--- PROVIDED DATA ---
········
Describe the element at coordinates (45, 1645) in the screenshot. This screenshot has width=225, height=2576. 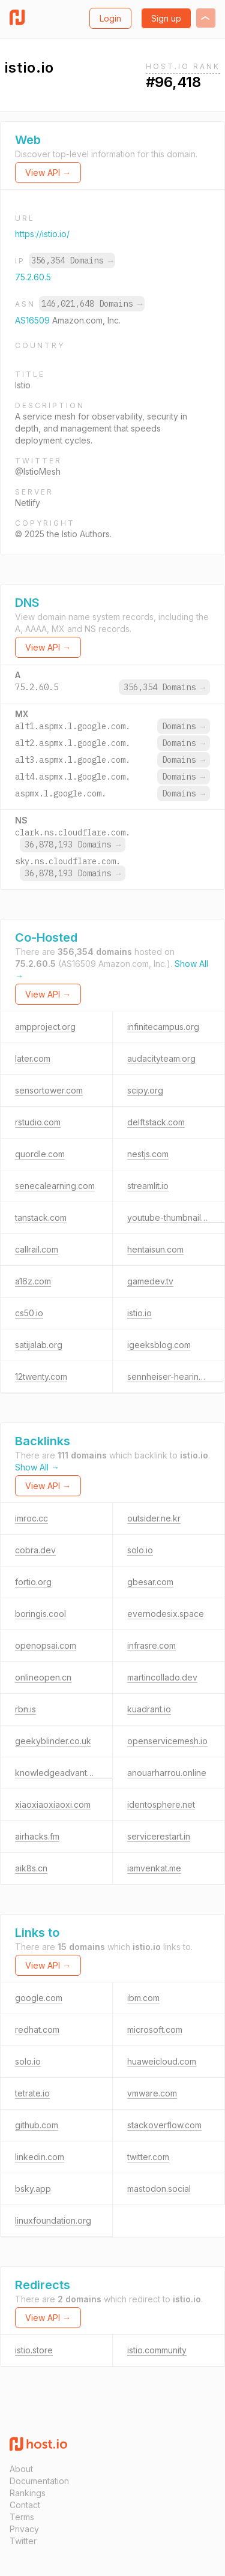
I see `openopsai.com` at that location.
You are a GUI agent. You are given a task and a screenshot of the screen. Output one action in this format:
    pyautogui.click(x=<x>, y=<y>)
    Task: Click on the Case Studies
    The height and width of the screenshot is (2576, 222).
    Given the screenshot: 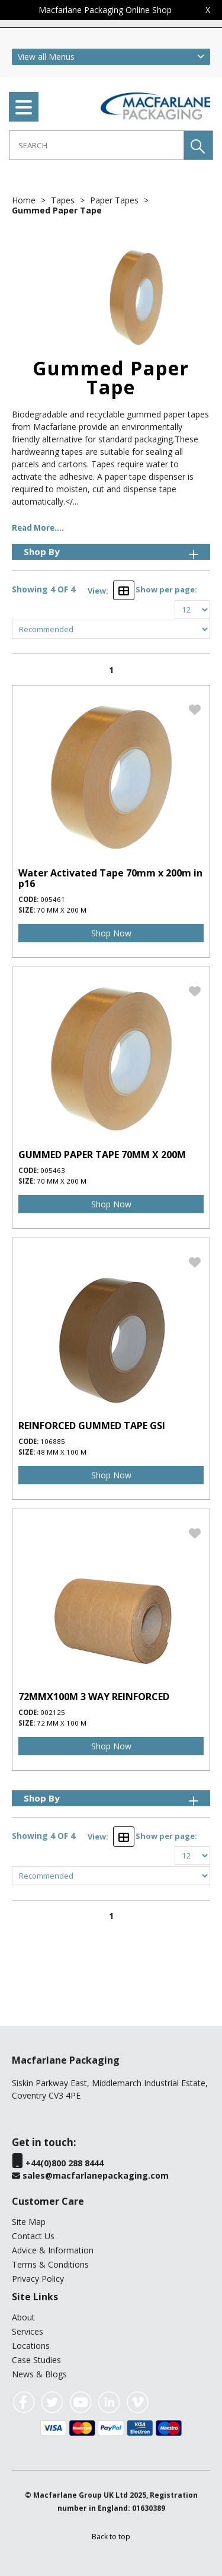 What is the action you would take?
    pyautogui.click(x=36, y=2359)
········
--- YOUR TASK ---
Leave out all pictures and output each line exactly, from the top of the records through the line that holds "The height and".

--- REPLY TO THE TASK ---
Describe the element at coordinates (45, 1645) in the screenshot. This screenshot has width=225, height=2576. 
I see `openopsai.com` at that location.
You are a GUI agent. You are given a task and a screenshot of the screen. Output one action in this format:
    pyautogui.click(x=<x>, y=<y>)
    Task: Click on the Case Studies
    The height and width of the screenshot is (2576, 222).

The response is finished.